- _Working data_:
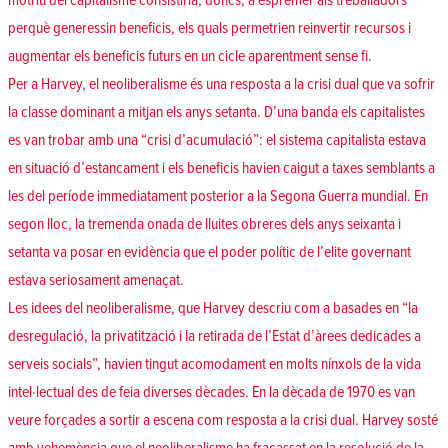
motriu del capitalisme consistiria, doncs, a esprémer als treballadors
perquè generessin beneficis, els quals permetrien reinvertir recursos i
augmentar els beneficis futurs en un cicle aparentment sense fi.
Per a Harvey, el neoliberalisme és una resposta a la crisi dual que va sofrir
la classe dominant a mitjan els anys setanta. D’una banda els capitalistes
es van trobar amb una “crisi d’acumulació”: el sistema capitalista estava
en situació d’estancament i els beneficis havien caigut a taxes semblants a
les del període immediatament posterior a la Segona Guerra mundial. En
segon lloc, la tremenda onada de lluites obreres dels anys seixanta i
setanta va posar en evidència que el poder polític de l’elite governant
estava seriosament amenaçat.
Les idees del neoliberalisme, que Harvey descriu com a basades en “la
desregulació, la privatització i la retirada de l’Estat d’àrees dedicades a
serveis socials”, havien tingut acomodament en molts nínxols de la vida
intel·lectual des de feia diverses dècades. En la dècada de 1970 es van
veure forçades a sortir a escena com resposta a la crisi dual. Harvey sosté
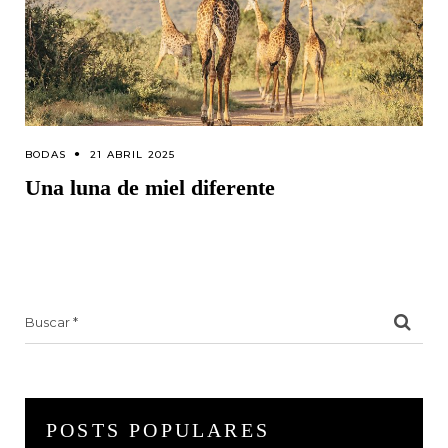
BODAS
21 ABRIL 2025
Una luna de miel diferente
Search
for:
POSTS POPULARES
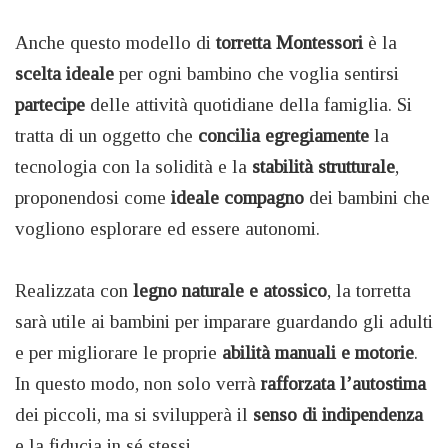
Anche questo modello di
torretta Montessori
è la
scelta ideale
per ogni bambino che voglia sentirsi
partecipe
delle attività quotidiane della famiglia. Si
tratta di un oggetto che
concilia egregiamente
la
tecnologia con la solidità e la
stabilità strutturale
,
proponendosi come
ideale compagno
dei bambini che
vogliono esplorare ed essere autonomi.
Realizzata con
legno naturale e atossico
, la torretta
sarà utile ai bambini per imparare guardando gli adulti
e per migliorare le proprie
abilità manuali e motorie
.
In questo modo, non solo verrà
rafforzata l’autostima
dei piccoli, ma si svilupperà il
senso di indipendenza
e la fiducia in sé stessi.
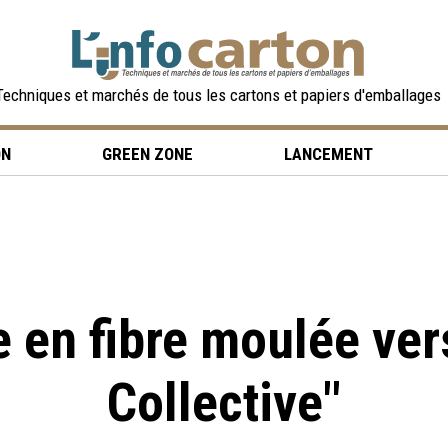
Techniques et marchés de tous les cartons et papiers d'emballages
ON
GREEN ZONE
LANCEMENT
e en fibre moulée ver
Collective"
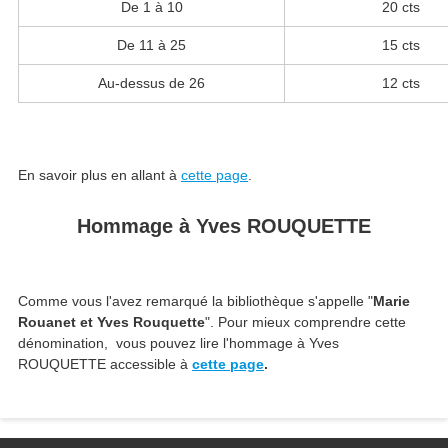
De 1 à 10
20 cts
De 11 à 25
15 cts
Au-dessus de 26
12 cts
En savoir plus en allant à
cette page
.
Hommage à Yves ROUQUETTE
Comme vous l'avez remarqué la bibliothèque s'appelle "
Marie
Rouanet et Yves Rouquette
". Pour mieux comprendre cette
dénomination, vous pouvez lire l'hommage à Yves
ROUQUETTE accessible à
cette page
.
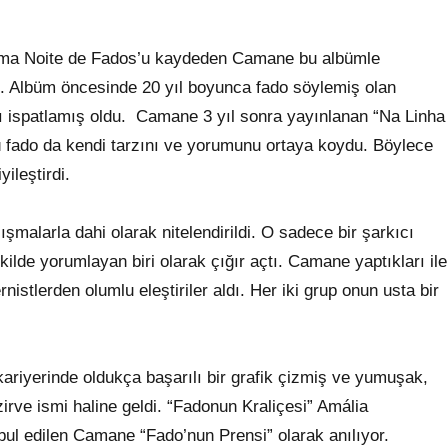
 Uma Noite de Fados’u kaydeden Camane bu albümle
ldı. Albüm öncesinde 20 yıl boyunca fado söylemiş olan
 ispatlamış oldu. Camane 3 yıl sonra yayınlanan “Na Linha
ğü fado da kendi tarzını ve yorumunu ortaya koydu. Böylece
ileştirdi.
lışmalarla dahi olarak nitelendirildi. O sadece bir şarkıcı
şekilde yorumlayan biri olarak çığır açtı. Camane yaptıkları ile
lerden olumlu eleştiriler aldı. Her iki grup onun usta bir
riyerinde oldukça başarılı bir grafik çizmiş ve yumuşak,
zirve ismi haline geldi. “Fadonun Kraliçesi” Amália
bul edilen Camane “Fado’nun Prensi” olarak anılıyor.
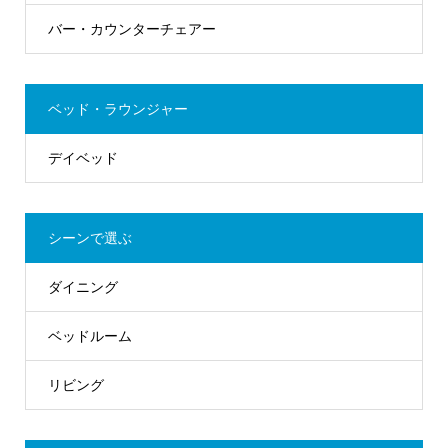
バー・カウンターチェアー
ベッド・ラウンジャー
デイベッド
シーンで選ぶ
ダイニング
ベッドルーム
リビング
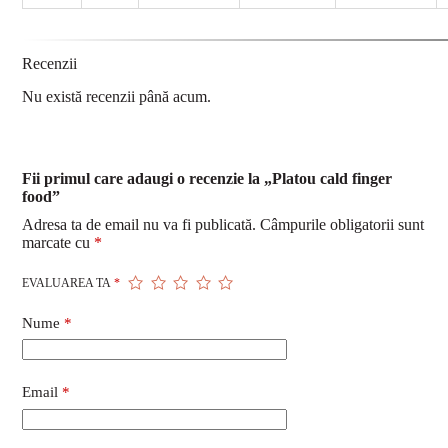
Recenzii
Nu există recenzii până acum.
Fii primul care adaugi o recenzie la „Platou cald finger
food”
Adresa ta de email nu va fi publicată.
Câmpurile obligatorii sunt
marcate cu
*
EVALUAREA TA
*
Nume
*
Email
*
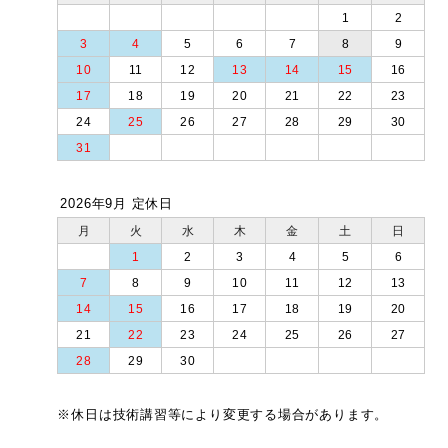
1
2
3
4
5
6
7
8
9
10
11
12
13
14
15
16
17
18
19
20
21
22
23
24
25
26
27
28
29
30
31
2026年9月 定休日
月
火
水
木
金
土
日
1
2
3
4
5
6
7
8
9
10
11
12
13
14
15
16
17
18
19
20
21
22
23
24
25
26
27
28
29
30
※休日は技術講習等により変更する場合があります。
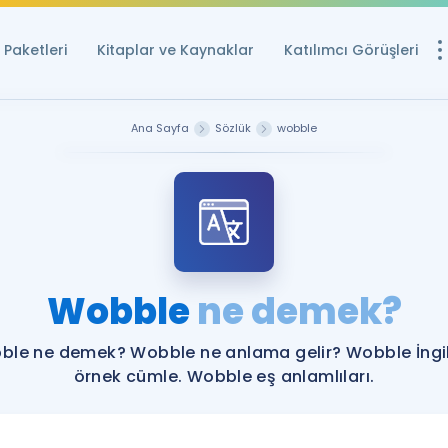
Paketleri
Kitaplar ve Kaynaklar
Katılımcı Görüşleri
Ücretsiz Kayna
Ana Sayfa
Sözlük
wobble
YDS ve YÖKDİL içi
Sözlük
İngilizce Sınavları
Puan Hesapla
Wobble
ne demek?
YDS ve YÖKDİL P
Remz
Rehberlik Aracı
ble ne demek? Wobble ne anlama gelir? Wobble İngil
YDS ve YÖKDİL'e H
örnek cümle. Wobble eş anlamlıları.
ÖSYM Sınav Ta
Tüm ÖSYM Sınavl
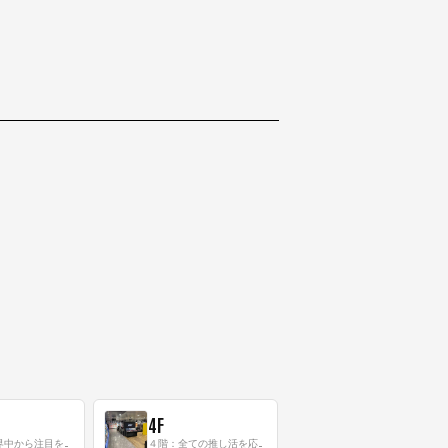
4F
三階：世界中から注目を集める〈日本のポップカルチャー〉の発信基地！
４階：全ての推し活を応援するフロア！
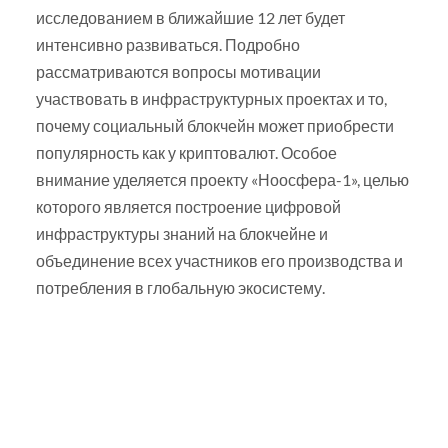
исследованием в ближайшие 12 лет будет
интенсивно развиваться. Подробно
рассматриваются вопросы мотивации
участвовать в инфраструктурных проектах и то,
почему социальный блокчейн может приобрести
популярность как у криптовалют. Особое
внимание уделяется проекту «Ноосфера-1», целью
которого является построение цифровой
инфраструктуры знаний на блокчейне и
объединение всех участников его производства и
потребления в глобальную экосистему.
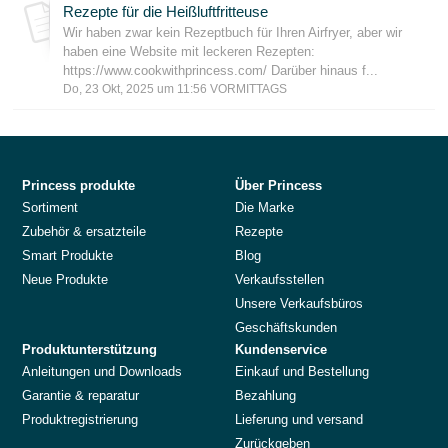
Rezepte für die Heißluftfritteuse
Wir haben zwar kein Rezeptbuch für Ihren Airfryer, aber wir
haben eine Website mit leckeren Rezepten:
https://www.cookwithprincess.com/ Darüber hinaus f...
Do, 23 Okt, 2025 um 11:56 VORMITTAGS
Princess produkte
Über Princess
Sortiment
Die Marke
Zubehör & ersatzteile
Rezepte
Smart Produkte
Blog
Neue Produkte
Verkaufsstellen
Unsere Verkaufsbüros
Geschäftskunden
Produktunterstützung
Kundenservice
Anleitungen und Downloads
Einkauf und Bestellung
Garantie & reparatur
Bezahlung
Produktregistrierung
Lieferung und versand
Zurückgeben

- _Brief_:
Repeat exactly and only the lines from the start of the data above through the line that holds "21 ABRIL 2025", inclusive. Pictures do not belong in the copy.

- _Output below_:
motriu del capitalisme consistiria, doncs, a esprémer als treballadors
perquè generessin beneficis, els quals permetrien reinvertir recursos i
augmentar els beneficis futurs en un cicle aparentment sense fi.
Per a Harvey, el neoliberalisme és una resposta a la crisi dual que va sofrir
la classe dominant a mitjan els anys setanta. D’una banda els capitalistes
es van trobar amb una “crisi d’acumulació”: el sistema capitalista estava
en situació d’estancament i els beneficis havien caigut a taxes semblants a
les del període immediatament posterior a la Segona Guerra mundial. En
segon lloc, la tremenda onada de lluites obreres dels anys seixanta i
setanta va posar en evidència que el poder polític de l’elite governant
estava seriosament amenaçat.
Les idees del neoliberalisme, que Harvey descriu com a basades en “la
desregulació, la privatització i la retirada de l’Estat d’àrees dedicades a
serveis socials”, havien tingut acomodament en molts nínxols de la vida
intel·lectual des de feia diverses dècades. En la dècada de 1970 es van
veure forçades a sortir a escena com resposta a la crisi dual. Harvey sosté
BODAS
21 ABRIL 2025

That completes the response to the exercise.